Le président fondateur de l’entreprise, André Beaulieu Blanchette accompagnée de Julie Daigle, directrice du développement des affaires dAG-Bio Centre.

Repenser le traitement des eaux contaminées

Après avoir prouvé l’efficacité de son procédé de traitement du lisier de porc dans une porcherie privée, Solugen commence sa période de précommercialisation en lançant sa vitrine technologique pour montrer au monde entier son usine révolutionnaire de traitement des eaux contaminées.

Seulement pour le marché québécois, la technologie de Solugen pourrait générer un chiffre d’affaires annuel de 500 millions $.

Avec des percées dans le marché canadien, en Amérique, en Europe et en Chine, les revenus sont estimés à des milliards de dollars.

Non seulement la technologie de Solugen pourra révolutionner l’industrie du porc, assure le président fondateur de l’entreprise, André Beaulieu Blanchette, ses procédés brevetés pourraient révolutionner les problèmes de traitements des eaux dans l’industrie minière et toutes celles aux prises avec des eaux fortement contaminées.

Le projet qui servira de vitrine technologique sera aménagé dans la municipalité de Longue-Rive sur la Côte-Nord, à mi-chemin entre Les Escoumins et Forestville.

Il s’agit d’un projet de 65 millions $ qui comprend la construction de cinq maternités comptant chacune 2400 truies et les équipements de traitement des eaux.

Fini l’épandage

«Plus besoin de fosse à lisier, et encore moins de milliers d’acres pour l’épandre, souligne M. Beaulieu Blanchette.
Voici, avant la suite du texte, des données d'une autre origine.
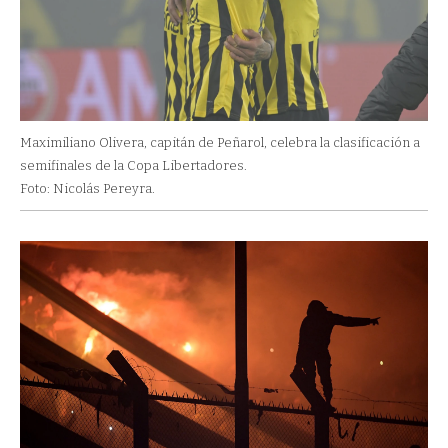
Maximiliano Olivera, capitán de Peñarol, celebra la clasificación a
semifinales de la Copa Libertadores.
Foto: Nicolás Pereyra.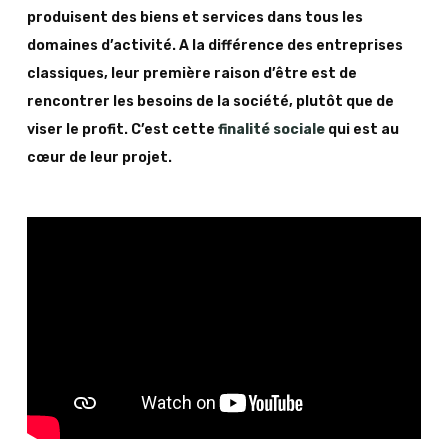
produisent des biens et services dans tous les
domaines d’activité. A la différence des entreprises
classiques, leur première raison d’être est de
rencontrer les besoins de la société, plutôt que de
viser le profit. C’est cette
finalité sociale
qui est au
cœur de leur projet.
Notre système récupère tout en continu à partir de la porcherie. Nous récupérons 84 % de l’eau pure qui servira dans la porcherie. Le 16 % restant est composé d’engrais liquide qui est récupéré pour être transformé et les résidus secs pouvant servir à la biométhanisation.»

Puisque le procédé n’entraine ni odeur et aucun épandage dans la nature, le projet a été applaudi par le comité des citoyens de Longue-Rive, soutient M. Beaulieu Blanchette. Le système, ose-t-il permet d’obtenir l’acceptabilité sociale avec l’élimination des irritants, continue-t-il. Mieux encore, cela permettra l’embauche des gens de la région alors que le taux de chômage est dans les 20 %.

Le projet amènerait aussi d’autres changements et d’autres constructions, car les porcelets doivent aller à l’engraissement avant de passer à l’abattoir. Comme le système Solugen traite tout à l’interne et que l’engraissement des porcs doit se faire à une distance raisonnable d’un abattoir, les investissements par les grandes entreprises de l’industrie porcine pourraient se réaliser assez rapidement pendant cette phase de précommercialisation.

Déjà une expansion en vue

«Avec mes partenaires financiers et les actionnaires, nous envisageons déjà des possibilités d’expansion de marché. Reste à savoir vers quelles régions se diriger. Nous avons des intéressés en Afrique du Sud, en Allemagne et en Chine en plus des grands producteurs porcins du Canada»

Pour développer davantage son entreprise, André Beaulieu Blanchette a bénéficié des services de l’incubateur d’entreprises AG-Bio Centre de Lévis.

«Nous lui avons offert tout l’encadrement et les ressources nécessaires pour son développement des affaires», assure Julie Daigle, directrice du développement des affaires dAG-Bio Centre.

«C’est d’ailleurs à AG-Bio Centre que j’ai trouvé deux partenaires financiers devenus actionnaires, ajoute M. Beaulieu Blanchette en mentionnant les noms de Laurent Brochu, ancien dirigeant de Salaison Brochu, et de Guy Roy, ancien vice-président de la RBC.